Assigned task: For the data that follows, state how many lines hold the string "message", giving the number by itself.

Records from a collection:
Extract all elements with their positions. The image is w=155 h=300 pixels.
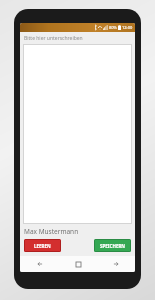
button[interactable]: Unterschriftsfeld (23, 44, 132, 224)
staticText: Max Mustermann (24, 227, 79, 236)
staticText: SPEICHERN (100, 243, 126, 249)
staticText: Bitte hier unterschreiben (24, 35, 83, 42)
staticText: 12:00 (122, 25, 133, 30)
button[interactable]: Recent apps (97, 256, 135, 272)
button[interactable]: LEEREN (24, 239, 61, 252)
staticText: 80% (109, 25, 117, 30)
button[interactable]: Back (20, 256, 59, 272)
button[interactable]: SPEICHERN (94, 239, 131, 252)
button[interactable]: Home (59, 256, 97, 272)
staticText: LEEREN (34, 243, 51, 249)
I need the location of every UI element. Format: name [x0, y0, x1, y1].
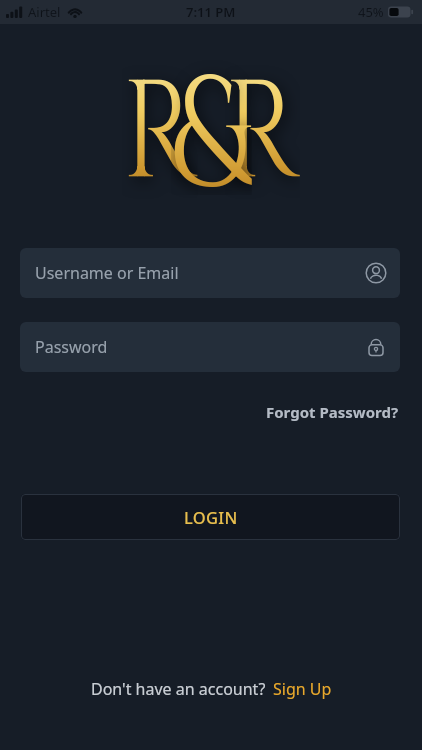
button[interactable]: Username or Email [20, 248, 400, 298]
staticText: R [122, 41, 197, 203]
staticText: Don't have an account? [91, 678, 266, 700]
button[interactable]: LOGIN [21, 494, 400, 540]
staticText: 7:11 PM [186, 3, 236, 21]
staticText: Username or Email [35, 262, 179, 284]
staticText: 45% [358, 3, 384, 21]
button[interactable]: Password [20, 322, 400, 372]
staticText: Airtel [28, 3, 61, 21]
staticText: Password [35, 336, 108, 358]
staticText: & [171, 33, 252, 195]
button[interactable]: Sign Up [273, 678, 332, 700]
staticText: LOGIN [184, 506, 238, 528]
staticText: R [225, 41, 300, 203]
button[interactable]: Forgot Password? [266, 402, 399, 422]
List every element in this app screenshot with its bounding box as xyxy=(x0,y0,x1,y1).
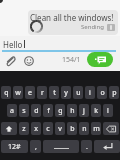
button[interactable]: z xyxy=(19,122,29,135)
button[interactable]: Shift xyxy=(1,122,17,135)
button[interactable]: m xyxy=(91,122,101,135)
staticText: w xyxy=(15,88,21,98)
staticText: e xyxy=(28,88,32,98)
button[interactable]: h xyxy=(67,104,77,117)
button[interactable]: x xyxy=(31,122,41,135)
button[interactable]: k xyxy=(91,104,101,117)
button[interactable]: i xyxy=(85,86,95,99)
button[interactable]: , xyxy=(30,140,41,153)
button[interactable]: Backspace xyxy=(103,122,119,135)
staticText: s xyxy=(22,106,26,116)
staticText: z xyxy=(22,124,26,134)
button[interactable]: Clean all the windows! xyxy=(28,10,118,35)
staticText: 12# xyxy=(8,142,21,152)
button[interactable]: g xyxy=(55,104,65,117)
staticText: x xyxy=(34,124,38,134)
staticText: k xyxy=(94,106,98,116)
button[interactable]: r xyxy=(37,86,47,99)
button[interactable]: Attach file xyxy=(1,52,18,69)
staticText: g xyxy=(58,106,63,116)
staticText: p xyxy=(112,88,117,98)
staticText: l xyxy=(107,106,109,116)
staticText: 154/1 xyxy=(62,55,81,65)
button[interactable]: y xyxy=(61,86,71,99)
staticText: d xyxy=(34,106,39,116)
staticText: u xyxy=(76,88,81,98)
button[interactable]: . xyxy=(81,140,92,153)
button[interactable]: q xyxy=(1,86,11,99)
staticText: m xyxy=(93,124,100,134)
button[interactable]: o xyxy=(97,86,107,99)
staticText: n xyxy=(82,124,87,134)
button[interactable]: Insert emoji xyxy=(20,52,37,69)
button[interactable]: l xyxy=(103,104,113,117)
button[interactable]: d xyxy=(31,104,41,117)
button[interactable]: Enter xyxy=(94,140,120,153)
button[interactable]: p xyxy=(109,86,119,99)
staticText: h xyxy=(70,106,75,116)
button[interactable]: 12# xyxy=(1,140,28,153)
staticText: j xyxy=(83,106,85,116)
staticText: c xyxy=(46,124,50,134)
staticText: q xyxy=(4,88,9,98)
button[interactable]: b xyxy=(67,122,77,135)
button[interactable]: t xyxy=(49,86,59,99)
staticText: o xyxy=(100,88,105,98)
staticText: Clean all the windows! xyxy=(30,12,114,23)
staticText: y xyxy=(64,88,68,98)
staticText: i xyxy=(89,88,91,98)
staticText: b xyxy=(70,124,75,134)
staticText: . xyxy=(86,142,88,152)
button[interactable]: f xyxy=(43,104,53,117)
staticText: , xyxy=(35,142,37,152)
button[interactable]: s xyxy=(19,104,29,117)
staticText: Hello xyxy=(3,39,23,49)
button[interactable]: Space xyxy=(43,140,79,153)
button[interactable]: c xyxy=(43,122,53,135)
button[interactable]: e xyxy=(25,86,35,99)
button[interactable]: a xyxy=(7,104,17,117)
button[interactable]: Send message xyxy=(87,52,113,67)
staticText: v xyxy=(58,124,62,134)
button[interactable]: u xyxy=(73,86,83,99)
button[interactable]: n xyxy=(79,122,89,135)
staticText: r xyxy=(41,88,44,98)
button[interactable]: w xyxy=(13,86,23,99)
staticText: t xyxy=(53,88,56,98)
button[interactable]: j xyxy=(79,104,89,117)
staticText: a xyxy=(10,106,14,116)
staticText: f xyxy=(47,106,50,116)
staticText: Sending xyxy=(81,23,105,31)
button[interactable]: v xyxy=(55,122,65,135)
* * *
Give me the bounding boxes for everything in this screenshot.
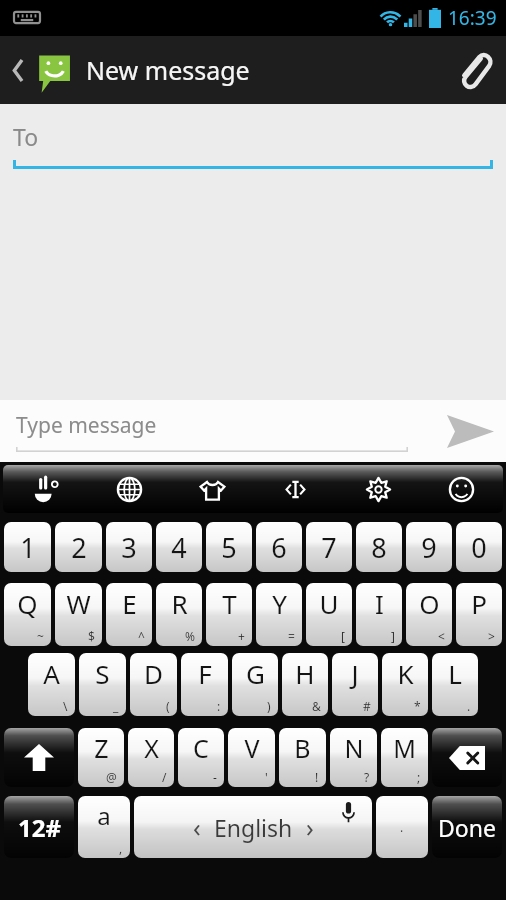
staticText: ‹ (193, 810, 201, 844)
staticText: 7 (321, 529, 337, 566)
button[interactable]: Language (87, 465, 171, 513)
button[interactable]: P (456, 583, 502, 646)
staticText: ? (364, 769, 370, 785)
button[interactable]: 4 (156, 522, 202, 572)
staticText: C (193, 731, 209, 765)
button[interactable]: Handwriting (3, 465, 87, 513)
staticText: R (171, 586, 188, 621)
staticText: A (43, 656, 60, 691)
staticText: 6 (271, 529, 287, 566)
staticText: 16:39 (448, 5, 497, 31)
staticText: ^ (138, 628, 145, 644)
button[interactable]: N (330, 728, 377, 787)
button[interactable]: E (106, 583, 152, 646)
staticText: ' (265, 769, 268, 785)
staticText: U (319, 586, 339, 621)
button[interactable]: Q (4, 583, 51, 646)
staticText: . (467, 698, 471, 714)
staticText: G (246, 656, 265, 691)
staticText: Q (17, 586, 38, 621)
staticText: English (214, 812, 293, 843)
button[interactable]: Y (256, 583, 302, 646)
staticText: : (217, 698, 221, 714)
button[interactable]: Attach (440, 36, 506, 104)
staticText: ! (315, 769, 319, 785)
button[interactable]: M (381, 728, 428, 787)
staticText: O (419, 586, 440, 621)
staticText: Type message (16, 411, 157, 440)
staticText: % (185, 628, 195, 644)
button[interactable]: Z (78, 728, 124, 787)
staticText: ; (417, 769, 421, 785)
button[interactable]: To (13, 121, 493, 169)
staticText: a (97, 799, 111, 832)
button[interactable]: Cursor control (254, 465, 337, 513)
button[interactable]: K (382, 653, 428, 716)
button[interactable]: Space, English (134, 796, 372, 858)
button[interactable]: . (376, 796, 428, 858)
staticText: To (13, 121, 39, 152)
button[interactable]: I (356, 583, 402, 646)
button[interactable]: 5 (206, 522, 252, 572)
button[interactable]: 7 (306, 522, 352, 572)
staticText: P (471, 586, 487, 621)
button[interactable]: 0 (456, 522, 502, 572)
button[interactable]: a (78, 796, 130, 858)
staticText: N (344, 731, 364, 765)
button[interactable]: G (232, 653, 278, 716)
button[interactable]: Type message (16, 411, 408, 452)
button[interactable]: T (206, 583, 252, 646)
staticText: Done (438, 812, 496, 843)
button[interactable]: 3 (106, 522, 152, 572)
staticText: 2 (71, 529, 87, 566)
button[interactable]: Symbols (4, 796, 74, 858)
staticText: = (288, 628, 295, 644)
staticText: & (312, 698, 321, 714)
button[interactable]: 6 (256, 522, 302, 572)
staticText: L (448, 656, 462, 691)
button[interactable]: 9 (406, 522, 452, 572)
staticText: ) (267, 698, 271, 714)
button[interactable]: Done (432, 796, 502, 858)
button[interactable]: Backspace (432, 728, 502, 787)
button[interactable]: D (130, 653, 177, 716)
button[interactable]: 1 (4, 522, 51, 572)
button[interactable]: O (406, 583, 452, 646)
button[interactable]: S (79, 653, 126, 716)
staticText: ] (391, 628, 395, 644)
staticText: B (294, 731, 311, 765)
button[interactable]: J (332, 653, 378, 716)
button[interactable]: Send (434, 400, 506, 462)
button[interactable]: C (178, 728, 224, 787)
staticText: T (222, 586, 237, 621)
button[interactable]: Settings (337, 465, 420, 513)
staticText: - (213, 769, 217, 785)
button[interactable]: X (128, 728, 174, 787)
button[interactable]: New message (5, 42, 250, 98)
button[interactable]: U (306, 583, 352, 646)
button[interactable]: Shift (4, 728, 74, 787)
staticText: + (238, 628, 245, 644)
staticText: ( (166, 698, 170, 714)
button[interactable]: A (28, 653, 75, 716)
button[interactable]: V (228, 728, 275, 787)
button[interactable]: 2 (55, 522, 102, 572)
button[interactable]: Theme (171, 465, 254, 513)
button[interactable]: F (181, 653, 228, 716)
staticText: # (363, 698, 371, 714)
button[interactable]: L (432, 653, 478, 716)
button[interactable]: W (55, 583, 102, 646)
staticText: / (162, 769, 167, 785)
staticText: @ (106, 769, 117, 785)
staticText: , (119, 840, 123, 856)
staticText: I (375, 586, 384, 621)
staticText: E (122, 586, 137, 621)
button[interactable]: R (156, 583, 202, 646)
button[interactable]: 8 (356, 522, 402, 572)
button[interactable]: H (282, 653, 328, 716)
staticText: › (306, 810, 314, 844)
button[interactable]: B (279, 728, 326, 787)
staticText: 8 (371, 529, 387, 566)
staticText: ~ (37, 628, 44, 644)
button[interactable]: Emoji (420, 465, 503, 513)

Solution for this exercise: 4